6.19. Desempenho¶
As mesmas decisões de design que tornam o numpy rápido na câmera – chamadas de biblioteca sobre o array inteiro, buffers tipados e compactados, views que compartilham dados com sua origem – também expõem um conjunto de hábitos que vale a pena conhecer. A página Formato e strides já abordou a regra de layout do último eixo; esta página cataloga os hábitos de alocação e de dtype que mais importam em um laço de streaming.
6.19.1. Escolha um dtype razoável¶
O dtype padrão de todo construtor é float. Para dados que são naturalmente de 8 bits ou 16 bits – amostras de ADC, pixels de imagem, leituras de sensor – passe dtype= explicitamente para um dos tipos inteiros:
adc = np.array(adc_samples, dtype=np.uint16)
A economia de RAM é de 2x para uint16 e de 4x para uint8 em relação ao padrão float de 4 bytes.
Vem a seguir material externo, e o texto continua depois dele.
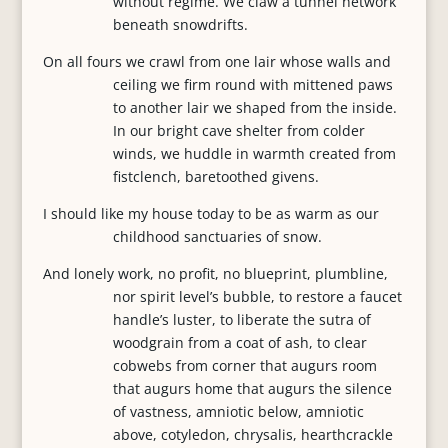
without regime. We claw a tunnel network
beneath snowdrifts.
On all fours we crawl from one lair whose walls and
ceiling we firm round with mittened paws
to another lair we shaped from the inside.
In our bright cave shelter from colder
winds, we huddle in warmth created from
fistclench, baretoothed givens.
I should like my house today to be as warm as our
childhood sanctuaries of snow.
And lonely work, no profit, no blueprint, plumbline,
nor spirit level’s bubble, to restore a faucet
handle’s luster, to liberate the sutra of
woodgrain from a coat of ash, to clear
cobwebs from corner that augurs room
that augurs home that augurs the silence
of vastness, amniotic below, amniotic
above, cotyledon, chrysalis, hearthcrackle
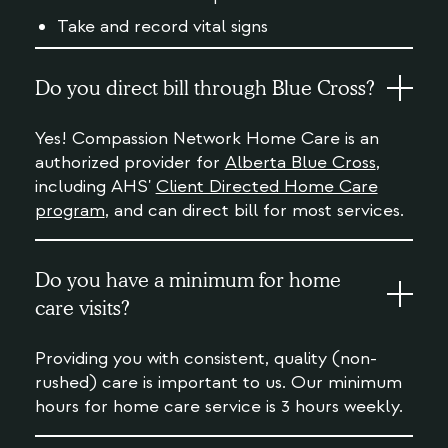
Take and record vital signs
Do you direct bill through Blue Cross?
Yes! Compassion Network Home Care is an
authorized provider for
Alberta Blue Cross
,
including AHS'
Client Directed Home Care
program
, and can direct bill for most services.
Do you have a minimum for home
care visits?
Providing you with consistent, quality (non-
rushed) care is important to us. Our minimum
hours for home care service is 3 hours weekly.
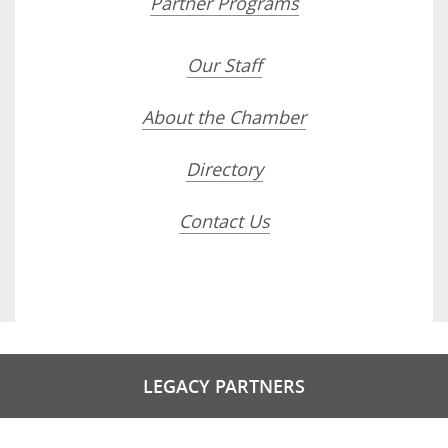
Partner Programs
Our Staff
About the Chamber
Directory
Contact Us
LEGACY PARTNERS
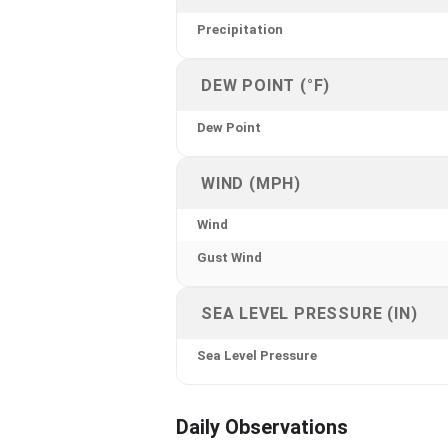
Precipitation
DEW POINT (°F)
Dew Point
WIND (MPH)
Wind
Gust Wind
SEA LEVEL PRESSURE (IN)
Sea Level Pressure
Daily Observations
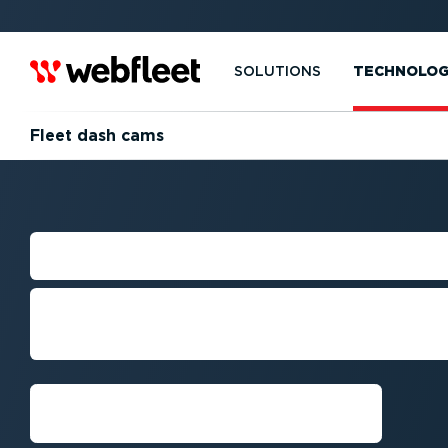
SOLUTIONS
TECHNOLO
Fleet dash cams
FLEET DASH CA
Combine AI Powered dash cams wit
safety and compliance, and protect 
Get a demo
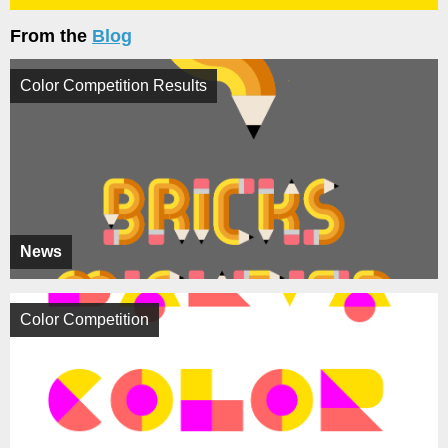
From the
Blog
Color Competition Results
News
Color Competition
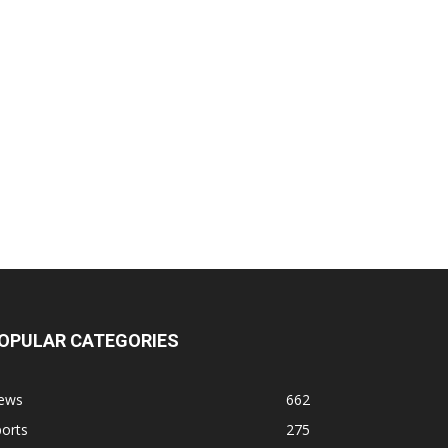
OPULAR CATEGORIES
ews
662
orts
275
A matemática também roda mais rápido porque os caminhos de código inteiro dentro do numpy são mais enxutos do que os genéricos de ponto flutuante. A regra de overflow de inteiros abordada em Dtypes se aplica – faça o cast para um tipo mais largo antes de uma operação aritmética que possa causar overflow.
6.19.2. Prefira um ndarray a um iterável¶
A maioria das reduções e funções universais aceita tanto um iterável quanto um ndarray
np.sum([1, 2, 3, 4, 5]) # works, but slow
np.sum(np.array([1, 2, 3, 4, 5])) # ~3x faster
A forma com iterável força o numpy a percorrer a entrada um objeto Python por vez, convertendo cada um em número antes de poder usá-lo. Com um ndarray a conversão já está feita e a chamada percorre diretamente o buffer compactado.
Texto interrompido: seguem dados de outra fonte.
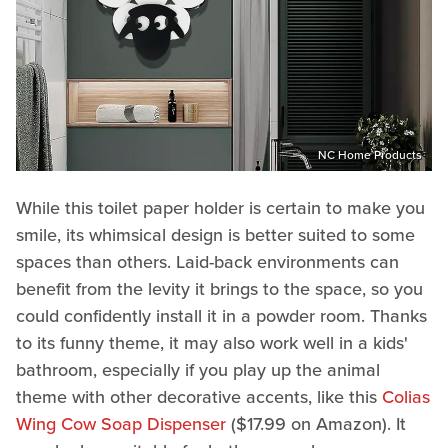
NC Home Products
While this toilet paper holder is certain to make you
smile, its whimsical design is better suited to some
spaces than others. Laid-back environments can
benefit from the levity it brings to the space, so you
could confidently install it in a powder room. Thanks
to its funny theme, it may also work well in a kids'
bathroom, especially if you play up the animal
theme with other decorative accents, like this
Colias
Wing Cow Soap Dispenser
($17.99 on Amazon). It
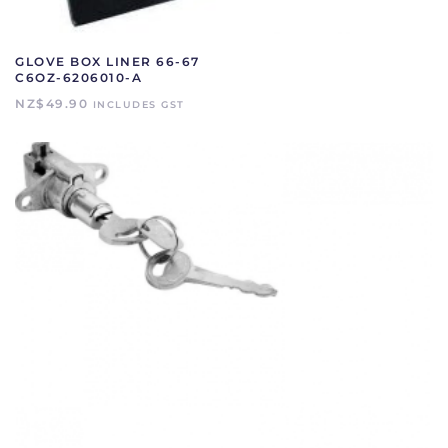
GLOVE BOX LINER 66-67
C6OZ-6206010-A
NZ$
49.90
INCLUDES GST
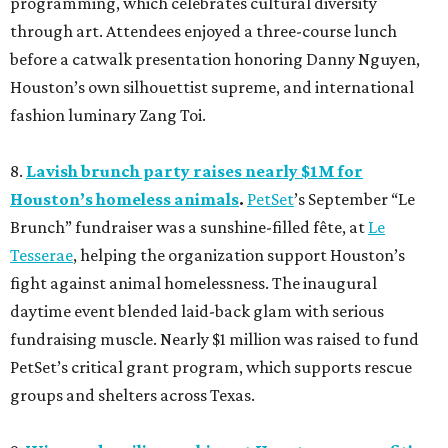
programming, which celebrates cultural diversity
through art. Attendees enjoyed a three-course lunch
before a catwalk presentation honoring Danny Nguyen,
Houston’s own silhouettist supreme, and international
fashion luminary Zang Toi.
8.
Lavish brunch party raises nearly $1M for
Houston’s homeless animals
.
PetSet
’s September “Le
Brunch” fundraiser was a sunshine-filled fête, at
Le
Tesserae
, helping the organization support Houston’s
fight against animal homelessness. The inaugural
daytime event blended laid-back glam with serious
fundraising muscle. Nearly $1 million was raised to fund
PetSet’s critical grant program, which supports rescue
groups and shelters across Texas.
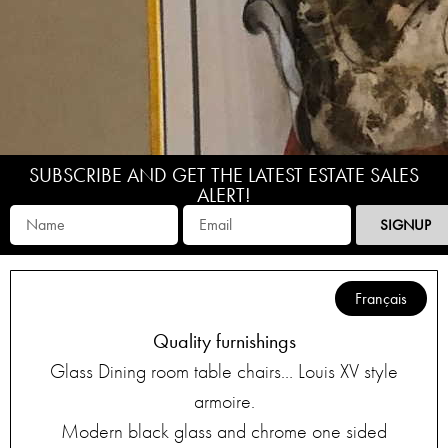
SUBSCRIBE AND GET THE LATEST ESTATE SALES
ALERT!
SIGNUP
Français
Quality furnishings
Glass Dining room table chairs… Louis XV style
armoire.
Modern black glass and chrome one sided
Quando os mesmos dados são usados mais de uma vez, construa o ndarray uma única vez e passe-o adiante. Quando os dados existem apenas como uma lista Python e são consumidos uma única vez, o custo da conversão pode superar o ganho de velocidade – o próprio construtor array() precisa percorrer a lista e alocar.
6.19.3. Prefira views a cópias¶
Fatiamento, indexação de um único eixo de um array de posto mais alto, reshape(), transpose() e frombuffer() retornam todos views que compartilham dados com a origem. Elas são essencialmente gratuitas.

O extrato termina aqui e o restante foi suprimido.